I wish I could say this resulted in a great verdict, but the fact is I don’t know yet. The court held the case sub curia, and will announce its damages verdict Friday.

So stay tuned.

Mandatory Mediation in Baltimore City Car Accident Injury Cases

The Baltimore City Circuit Court has recently announced that it has changed its scheduling and procedural requirements for motor tort cases, to require mediation in all such cases with claimed damages exceeding $20,000. Mediation will be required to be completed no later than 30 days after the discovery deadline, the court said in a release, subject to the right to request exemption from mediation within 60 days from the date of the order. If the parties engage in mediation, either party may choose to opt out of the scheduled pre-trial conference upon demonstrating that mediation was completed in accordance with the order. Motor tort cases scheduled on a Short Track Schedule – cases where damages claimed are $20,000 or less and cases forwarded from the District Court due to a jury trial prayer – will not be referred to mediation.

I’m not sure how much this will help, though. I think the success of the program depends largely on the skill and experience of the mediators. If they use experienced personal injury lawyers or defense counsel, the mediation may be valuable. If not, I expect it will be a waste of time.

Judicial Selection in Maryland

I periodically blog about judicial nominations and vacancies on Maryland’s trial courts because I think a working knowledge of the local bench is important to properly advise clients in personal injury cases.

This is less important for cases in the Circuit Courts because those are usually jury cases where the injured victim’s damages are determined by the jury, rather than by the judge. In contrast, in District Court cases, damages are determined by the judge hearing the case. Because of this, knowing your factfinder is essential to evaluating a settlement proposal or tailoring your presentation to your audience.

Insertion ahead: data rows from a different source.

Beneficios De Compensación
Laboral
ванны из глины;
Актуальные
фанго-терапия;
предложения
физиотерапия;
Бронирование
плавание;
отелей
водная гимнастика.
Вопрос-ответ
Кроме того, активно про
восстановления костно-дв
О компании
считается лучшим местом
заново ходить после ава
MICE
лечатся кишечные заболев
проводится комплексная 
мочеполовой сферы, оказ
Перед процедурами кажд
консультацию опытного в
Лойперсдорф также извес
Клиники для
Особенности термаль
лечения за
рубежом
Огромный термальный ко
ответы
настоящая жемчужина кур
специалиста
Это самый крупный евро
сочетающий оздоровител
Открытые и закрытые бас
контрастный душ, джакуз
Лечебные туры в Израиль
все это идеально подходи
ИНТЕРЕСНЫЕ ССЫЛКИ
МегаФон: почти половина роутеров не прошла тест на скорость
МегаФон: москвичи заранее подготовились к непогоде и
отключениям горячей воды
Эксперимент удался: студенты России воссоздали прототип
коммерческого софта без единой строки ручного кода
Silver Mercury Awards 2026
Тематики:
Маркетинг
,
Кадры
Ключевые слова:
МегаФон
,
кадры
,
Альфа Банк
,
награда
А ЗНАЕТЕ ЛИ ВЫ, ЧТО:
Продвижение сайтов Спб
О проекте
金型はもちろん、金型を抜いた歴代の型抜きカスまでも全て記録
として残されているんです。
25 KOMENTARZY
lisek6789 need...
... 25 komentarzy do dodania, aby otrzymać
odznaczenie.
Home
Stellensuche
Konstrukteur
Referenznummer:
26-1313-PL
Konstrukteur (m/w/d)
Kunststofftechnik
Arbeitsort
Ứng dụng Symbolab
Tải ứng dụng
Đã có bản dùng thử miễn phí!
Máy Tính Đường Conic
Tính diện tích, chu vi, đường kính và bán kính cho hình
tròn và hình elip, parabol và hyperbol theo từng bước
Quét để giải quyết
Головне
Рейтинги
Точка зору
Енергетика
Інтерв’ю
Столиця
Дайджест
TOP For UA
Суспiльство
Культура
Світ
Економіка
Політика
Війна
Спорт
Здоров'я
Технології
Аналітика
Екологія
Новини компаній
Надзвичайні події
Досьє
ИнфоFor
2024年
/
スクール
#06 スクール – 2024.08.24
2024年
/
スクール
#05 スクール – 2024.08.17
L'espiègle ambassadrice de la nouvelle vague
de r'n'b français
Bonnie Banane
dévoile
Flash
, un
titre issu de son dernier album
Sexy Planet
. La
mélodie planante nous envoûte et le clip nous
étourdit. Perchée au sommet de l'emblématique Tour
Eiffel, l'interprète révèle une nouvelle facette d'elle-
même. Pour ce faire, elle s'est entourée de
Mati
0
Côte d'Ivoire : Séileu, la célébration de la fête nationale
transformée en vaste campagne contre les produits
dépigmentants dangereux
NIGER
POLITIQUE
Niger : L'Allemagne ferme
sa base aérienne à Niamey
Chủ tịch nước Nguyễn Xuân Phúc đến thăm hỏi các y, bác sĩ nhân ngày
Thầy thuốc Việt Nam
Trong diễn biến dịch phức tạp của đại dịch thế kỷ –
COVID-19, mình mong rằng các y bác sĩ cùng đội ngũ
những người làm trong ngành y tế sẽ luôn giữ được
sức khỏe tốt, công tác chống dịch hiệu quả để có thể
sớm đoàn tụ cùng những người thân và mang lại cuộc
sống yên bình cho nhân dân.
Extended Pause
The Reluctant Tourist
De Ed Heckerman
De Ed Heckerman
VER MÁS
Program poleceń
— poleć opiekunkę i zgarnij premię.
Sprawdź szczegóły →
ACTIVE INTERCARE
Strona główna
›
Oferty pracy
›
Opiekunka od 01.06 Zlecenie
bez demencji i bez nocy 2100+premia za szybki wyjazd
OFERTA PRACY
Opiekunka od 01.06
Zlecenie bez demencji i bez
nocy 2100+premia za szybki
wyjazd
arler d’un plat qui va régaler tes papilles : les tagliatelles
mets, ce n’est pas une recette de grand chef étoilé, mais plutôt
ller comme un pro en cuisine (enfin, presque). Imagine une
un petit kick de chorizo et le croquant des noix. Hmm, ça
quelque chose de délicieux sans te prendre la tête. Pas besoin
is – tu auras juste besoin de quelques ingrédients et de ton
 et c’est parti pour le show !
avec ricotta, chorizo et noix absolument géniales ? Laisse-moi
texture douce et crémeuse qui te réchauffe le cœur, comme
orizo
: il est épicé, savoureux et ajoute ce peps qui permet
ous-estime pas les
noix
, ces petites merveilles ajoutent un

As I have noted in previous entries, there is a vacancy now on the Circuit Court for Baltimore City, and there is an upcoming vacancy on the Circuit Court for Baltimore County. Today I was reviewing the nominees for the Baltimore City vacancy and I noticed something I can’t quite figure out.

In Maryland judges are appointed by the Governor, and then must run for retention in the next general election for a full fifteen year term. Putting aside the issue of whether electing judges makes any sense in the first place, there are some things about the process that make no sense to me.
The Governor selects from a pool of applicants that have been vetted by the Trial Courts Nominating Commission for each jurisdiction. Once the vacancy is filled, the unsuccessful applicants are put in a “pool” which is then automatically submitted to the Governor for every vacancy on the same court for the next two years. Why? Since new applicants emerge with every vacancy, at least some new applicants are submitted every time. If the idea is to submit to the Governor only the best qualified applicants, why send the same names as before with a few new faces added?

I think the issue of judicial selection is a complicated on on both the state and federal level. It clearly makes no sense to have judges elected by the public, since only a very small pool of litigation attorneys has a real appreciation of the skill level and aptitude of trial court judges. The process of judicial appointment by a President or Governor is also inherently political. I wonder if there may be a better way to ensure that the public gets the best judges? I don’t know, but I can’t help feeling there must be a way to improve this process.